EXERCISE OBJECTIVE:
Please repeat every entry exactly as written, but skip the pictures.

Content starts

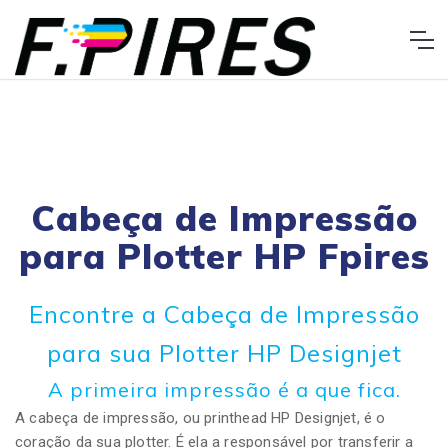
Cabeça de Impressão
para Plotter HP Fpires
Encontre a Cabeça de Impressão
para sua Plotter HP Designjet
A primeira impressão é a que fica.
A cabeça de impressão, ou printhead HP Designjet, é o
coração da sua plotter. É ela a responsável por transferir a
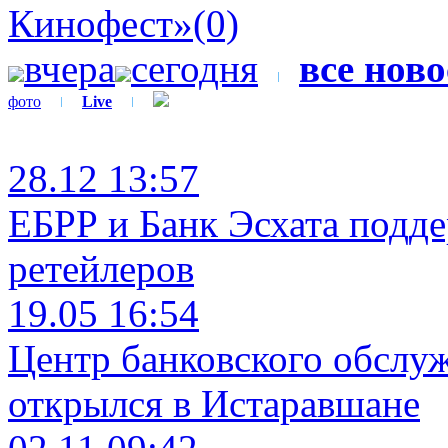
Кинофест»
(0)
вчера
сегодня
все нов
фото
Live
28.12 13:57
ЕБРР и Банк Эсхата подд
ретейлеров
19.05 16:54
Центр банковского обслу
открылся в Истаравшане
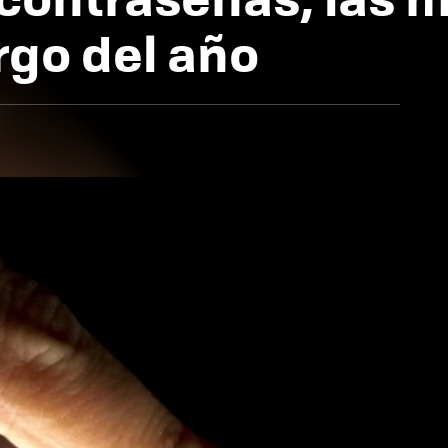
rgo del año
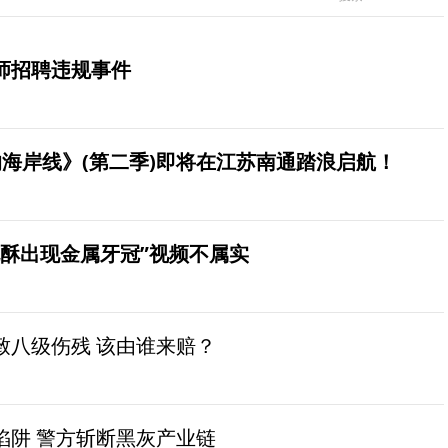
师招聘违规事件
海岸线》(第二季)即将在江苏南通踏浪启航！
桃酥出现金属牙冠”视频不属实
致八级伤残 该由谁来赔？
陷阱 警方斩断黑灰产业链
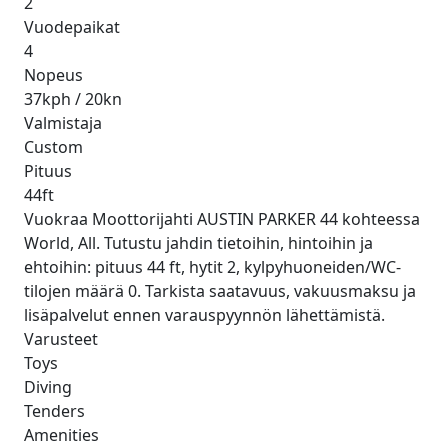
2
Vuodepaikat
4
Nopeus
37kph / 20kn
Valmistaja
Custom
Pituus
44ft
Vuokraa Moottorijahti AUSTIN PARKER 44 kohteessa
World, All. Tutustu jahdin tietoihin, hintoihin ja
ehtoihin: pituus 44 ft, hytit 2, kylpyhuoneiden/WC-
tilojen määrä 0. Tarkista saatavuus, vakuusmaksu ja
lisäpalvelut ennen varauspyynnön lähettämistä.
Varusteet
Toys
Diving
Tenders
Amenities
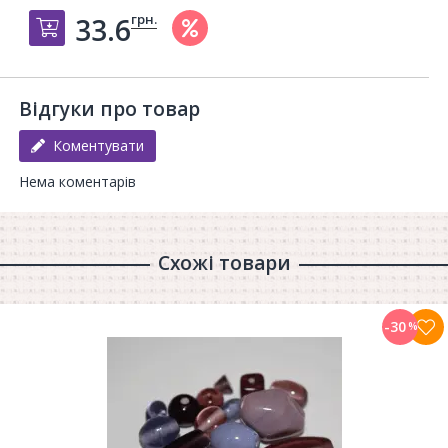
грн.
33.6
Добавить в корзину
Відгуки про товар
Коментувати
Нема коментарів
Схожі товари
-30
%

Content ends

REPLY:
Cabeça de Impressão
para Plotter HP Fpires
Encontre a Cabeça de Impressão
para sua Plotter HP Designjet
A primeira impressão é a que fica.
A cabeça de impressão, ou printhead HP Designjet, é o
coração da sua plotter. É ela a responsável por transferir a
Кинофест»
(0)
вчера
сегодня
все нов
фото
Live
28.12 13:57
ЕБРР и Банк Эсхата подд
ретейлеров
19.05 16:54
Центр банковского обслу
открылся в Истаравшане
rgo del año
师招聘违规事件
海岸线》(第二季)即将在江苏南通踏浪启航！
桃酥出现金属牙冠”视频不属实
致八级伤残 该由谁来赔？
陷阱 警方斩断黑灰产业链
2
Vuodepaikat
4
Nopeus
37kph / 20kn
Valmistaja
Custom
Pituus
44ft
Vuokraa Moottorijahti AUSTIN PARKER 44 kohteessa
World, All. Tutustu jahdin tietoihin, hintoihin ja
ehtoihin: pituus 44 ft, hytit 2, kylpyhuoneiden/WC-
tilojen määrä 0. Tarkista saatavuus, vakuusmaksu ja
lisäpalvelut ennen varauspyynnön lähettämistä.
Varusteet
Toys
Diving
Tenders
Amenities
грн.
33.6
Добавить в корзину
Відгуки про товар
Коментувати
Нема коментарів
Схожі товари
-30
%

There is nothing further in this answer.